A confirmação foi feita pelo Ministro italiano da Economia e das Finanças (MEF), Giancarlo Giorgetti, juntamente com o Presidente da ITA Airways, Antonino Turicchi, e o Director-Geral da Lufthansa, Carsten Spohr.

Giancarlo Giorgetti na conferência de imprensa onde foi anunciado o aprecer da União Europeia (UE), disse: "Hoje encerramos este caso histórico e de longa data". "Foi um caminho conturbado e difícil, mas é um grande sucesso italiano, alemão e europeu", acrescentou. "A gestão da empresa caberá aos accionistas, com controlo de gestão para o cumprimento dos objectivos dos quais o Estado italiano está excluído."

Mais de um ano após o acordo preliminar entre o MEF e a Lufthansa para a venda de uma parte minoritária da ITA Airways ao grupo alemão, a aprovação da fusão pelas autoridades nacionais dos 27 países membros da UE chegou a 03 de julho, apenas um dia antes do prazo previsto.

O presidente da ITA Airways afirmou: "A lógica prevaleceu sobre os vários obstáculos". Antonino Turicchi salientou: "Qualifico esta operação como uma operação guiada pela lógica.

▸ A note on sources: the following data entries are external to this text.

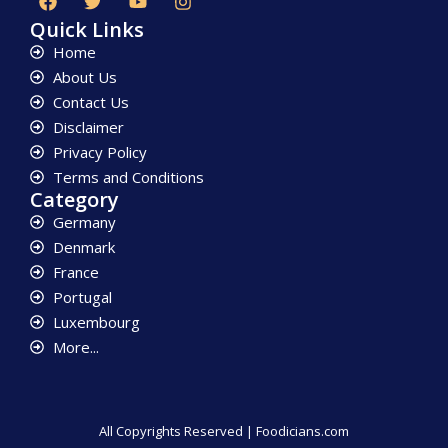
Quick Links
Home
About Us
Contact Us
Disclaimer
Privacy Policy
Terms and Conditions
Category
Germany
Denmark
France
Portugal
Luxembourg
More...
All Copyrights Reserved | Foodicians.com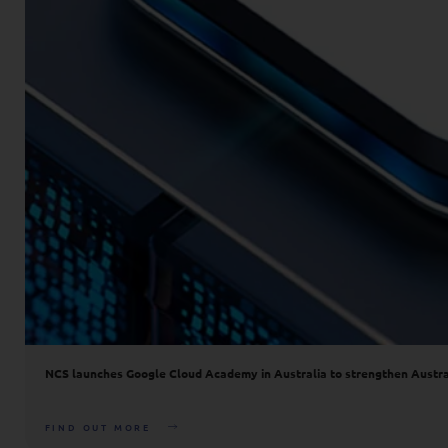
NCS launches Google Cloud Academy in Australia to strengthen Australia
FIND OUT MORE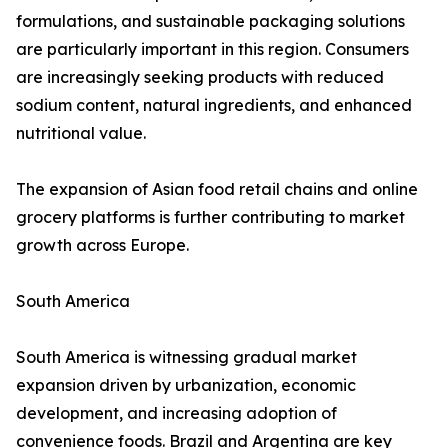
formulations, and sustainable packaging solutions
are particularly important in this region. Consumers
are increasingly seeking products with reduced
sodium content, natural ingredients, and enhanced
nutritional value.
The expansion of Asian food retail chains and online
grocery platforms is further contributing to market
growth across Europe.
South America
South America is witnessing gradual market
expansion driven by urbanization, economic
development, and increasing adoption of
convenience foods. Brazil and Argentina are key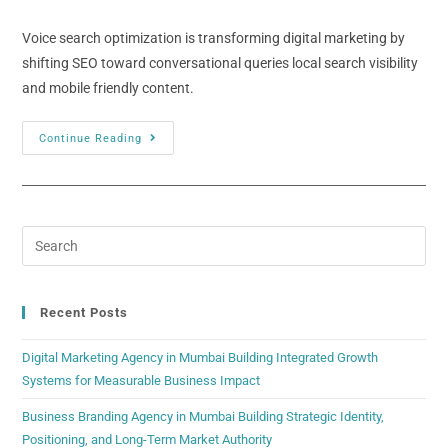
Voice search optimization is transforming digital marketing by
shifting SEO toward conversational queries local search visibility
and mobile friendly content.
Continue Reading
Recent Posts
Digital Marketing Agency in Mumbai Building Integrated Growth
Systems for Measurable Business Impact
Business Branding Agency in Mumbai Building Strategic Identity,
Positioning, and Long-Term Market Authority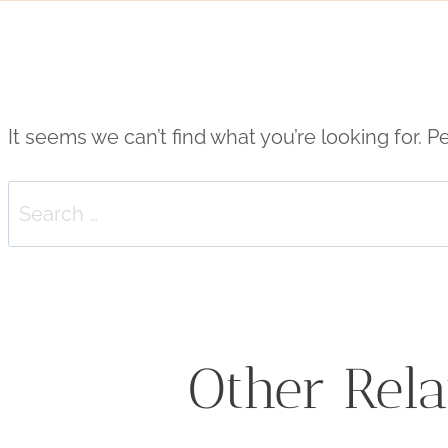
It seems we can’t find what you’re looking for. 
Search
for:
Other Rela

A Europa sai reforçada com esta operação".

A Lufthansa adquirirá ao acionista MEF uma participação de 41% na ITA Airways, através de um aumento de capital de 325 milhões de euros, aumentando-a numa segunda fase para 100% até 2033, num investimento total de 829 milhões de euros. A Lufthansa ficará de facto à frente da ITA, apesar de ter menos de metade das acções imediatamente após a assinatura.

Os alemães nomearão o CEO da ITA (Joerg Eberhart) e dois dos cinco directores do próximo Conselho de Administração.

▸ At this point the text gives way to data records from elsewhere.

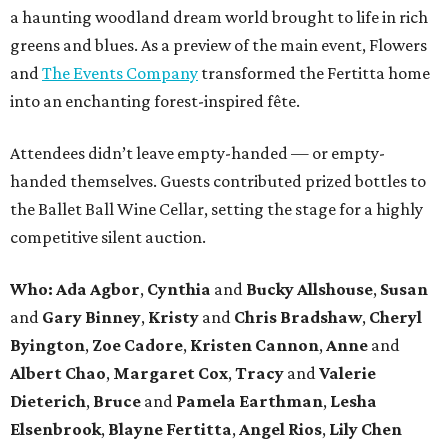
a haunting woodland dream world brought to life in rich
greens and blues. As a preview of the main event, Flowers
and
The Events Company
transformed the Fertitta home
into an enchanting forest-inspired fête.
Attendees didn’t leave empty-handed — or empty-
handed themselves. Guests contributed prized bottles to
the Ballet Ball Wine Cellar, setting the stage for a highly
competitive silent auction.
Who: Ada Agbor
,
Cynthia
and
Bucky Allshouse
,
Susan
and
Gary Binney
,
Kristy
and
Chris Bradshaw
,
Cheryl
Byington
,
Zoe Cadore
,
Kristen Cannon
,
Anne
and
Albert Chao
,
Margaret Cox
,
Tracy
and
Valerie
Dieterich
,
Bruce
and
Pamela Earthman
,
Lesha
Elsenbrook
,
Blayne Fertitta
,
Angel Rios
,
Lily Chen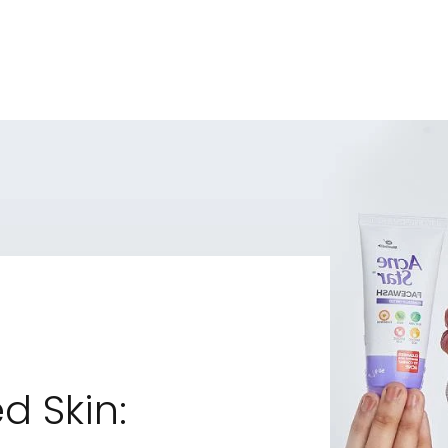
d Skin: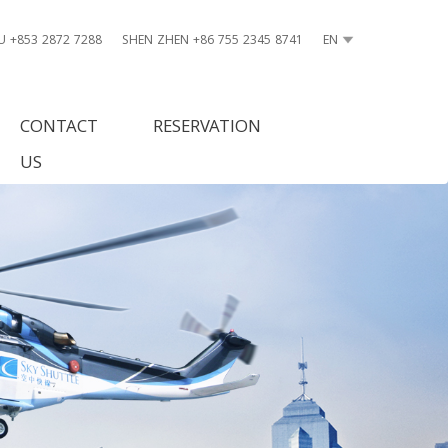
 +853 2872 7288
SHEN ZHEN +86 755 2345 8741
EN
CONTACT
RESERVATION
US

A empresa alemã nomeará o futuro Director-Geral da ITA Airways, tal como declarado por Carsten Spohr durante uma conferência telefónica após o acordo de entrada no capital da empresa italiana. Além disso, também nomeará um director para o conselho de administração, que é composto por cinco membros. O fecho da compra de 41% da ITA Airways está previsto para o final do ano e Spohr mostrou-se confiante na "transformação da ITA numa companhia aérea rentável até 2025". Sublinhou: "a ITA foi completamente reestruturada e configurada para ser uma companhia aérea competitiva em termos de custos, sem qualquer relação ou problemas relacionados com a antiga Alitalia".

Os planos da Lufthansa incluem o desenvolvimento do Aeroporto Roma Fiumicino como uma plataforma de correspondência rentável e a consolidação de Linate, com ênfase nos voos de longo curso para a América do Norte e do Sul, África e alguns mercados asiáticos.